Ignite Me (Shatter Me, #3)(5)



“I lied.” He shrugs.

My mouth has fallen open.

“There are three things you should know about me, love.” He steps forward. “The first,” he says, “is that I hate my father more than you might ever be capable of understanding.” He clears his throat. “Second, is that I am an unapologetically selfish person, who, in almost every situation, makes decisions based entirely on self-interest. And third.” A pause as he looks down. Laughs a little. “I never had any intention of using you as a weapon.”

Words have failed me.

I sit down.



Numb.

“That was an elaborate scheme I designed entirely for my father’s benefit,” Warner says. “I had to convince him it would be a good idea to invest in someone like you, that we might utilize you for military gain. And to be quite, quite honest, I’m still not sure how I managed it. The idea is ludicrous. To spend all that time, money, and energy on reforming a supposedly psychotic girl just for the sake of torture?” He shakes his head. “I knew from the beginning it would be a fruitless endeavor; a complete waste of time. There are far more effective methods of extracting information from the unwilling.”

“Then why—why did you want me?”

His eyes are jarring in their sincerity. “I wanted to study you.”

“What?” I gasp.

He turns his back to me. “Did you know,” he says, so quietly I have to strain to hear him, “that my mother lives in that house?” He looks to the closed door. “The one my father brought you to? The one where he shot you? She was in her room. Just down the hall from where he was keeping you.”

When I don’t respond, Warner turns to face me.

“Yes,” I whisper. “Your father mentioned something about her.”

“Oh?” Alarm flits in and out of his features. He quickly masks the emotion. “And what,” he says, making an effort to sound calm, “did he say about her?”

“That she’s sick,” I tell him, hating myself for the tremor that goes through his body. “That he stores her there because she doesn’t do well in the compounds.”

Warner leans back against the wall, looking as if he requires the support. He takes a hard breath. “Yes,” he finally says. “It’s true. She’s sick. She became ill very suddenly.” His eyes are focused on a distant point in another world. “When I was a child, she seemed perfectly fine,” he says, turning and turning the jade ring around his finger. “But then one day she just . . . fell apart. For years I fought my father to seek treatment, to find a cure, but he never cared. I was on my own to find help for her, and no matter who I contacted, no doctor was able to treat her. No one,” he says, hardly breathing now, “knew what was wrong with her. She exists in a constant state of agony,” he says, “and I’ve always been too selfish to let her die.”

He looks up.

“And then I heard about you. I’d heard stories about you, rumors,” he says. “And it gave me hope for the very first time. I wanted access to you; I wanted to study you. I wanted to know and understand you firsthand. Because in all my research, you were the only person I’d ever heard of who might be able to offer me answers about my mother’s condition. I was desperate,” he says. “I was willing to try anything.”

“What do you mean?” I ask. “How could someone like me be able to help you with your mother?”

His eyes find mine again, bright with anguish. “Because, love. You cannot touch anyone. And she,” he says, “she cannot be touched.”





[page]FIVE


I’ve lost the ability to speak.

“I finally understand her pain,” Warner says. “I finally understand what it must be like for her. Because of you. Because I saw what it did to you—what it does to you—to carry that kind of burden, to exist with that much power and to live among those who do not understand.”

He tilts his head back against the wall, presses the heels of his hands to his eyes.

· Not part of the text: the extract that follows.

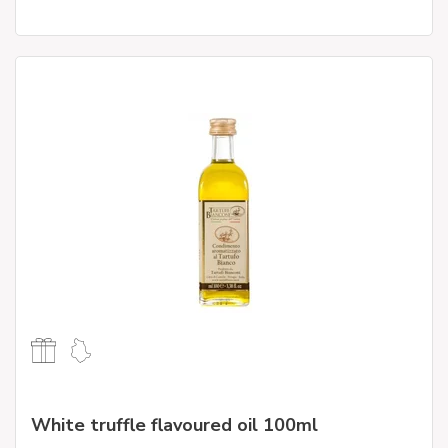
White truffle flavoured oil 100ml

“She, much like you,” he says, “must feel as though there is a monster inside of her. But unlike you, her only victim is herself. She cannot live in her own skin. She cannot be touched by anyone; not even by her own hands. Not to brush a hair from her forehead or to clench her fists. She’s afraid to speak, to move her legs, to stretch her arms, even to shift to a more comfortable position, simply because the sensation of her skin brushing against itself causes her an excruciating amount of pain.”

He drops his hands.

“It seems,” he says, fighting to keep his voice steady, “that something in the heat of human contact triggers this terrible, destructive power within her, and because she is both the originator and the recipient of the pain, she’s somehow incapable of killing herself. Instead, she exists as a prisoner in her own bones, unable to escape this self-inflicted torture.”

My eyes are stinging hard. I blink fast.

For so many years I thought my life was difficult; I thought I understood what it meant to suffer. But this. This is something I can’t even begin to comprehend. I never stopped to consider that someone else might have it worse than I do.

It makes me feel ashamed for ever having felt sorry for myself.

“For a long time,” Warner continues, “I thought she was just . . . sick. I thought she’d developed some kind of illness that was attacking her immune system, something that made her skin sensitive and painful. I assumed that, with the proper treatment, she would eventually heal. I kept hoping,” he says, “until I finally realized that years had gone by and nothing had changed. The constant agony began to destroy her mental stability; she eventually gave up on life. She let the pain take over. She refused to get out of bed or to eat regularly; she stopped caring about basic hygiene. And my father’s solution was to drug her.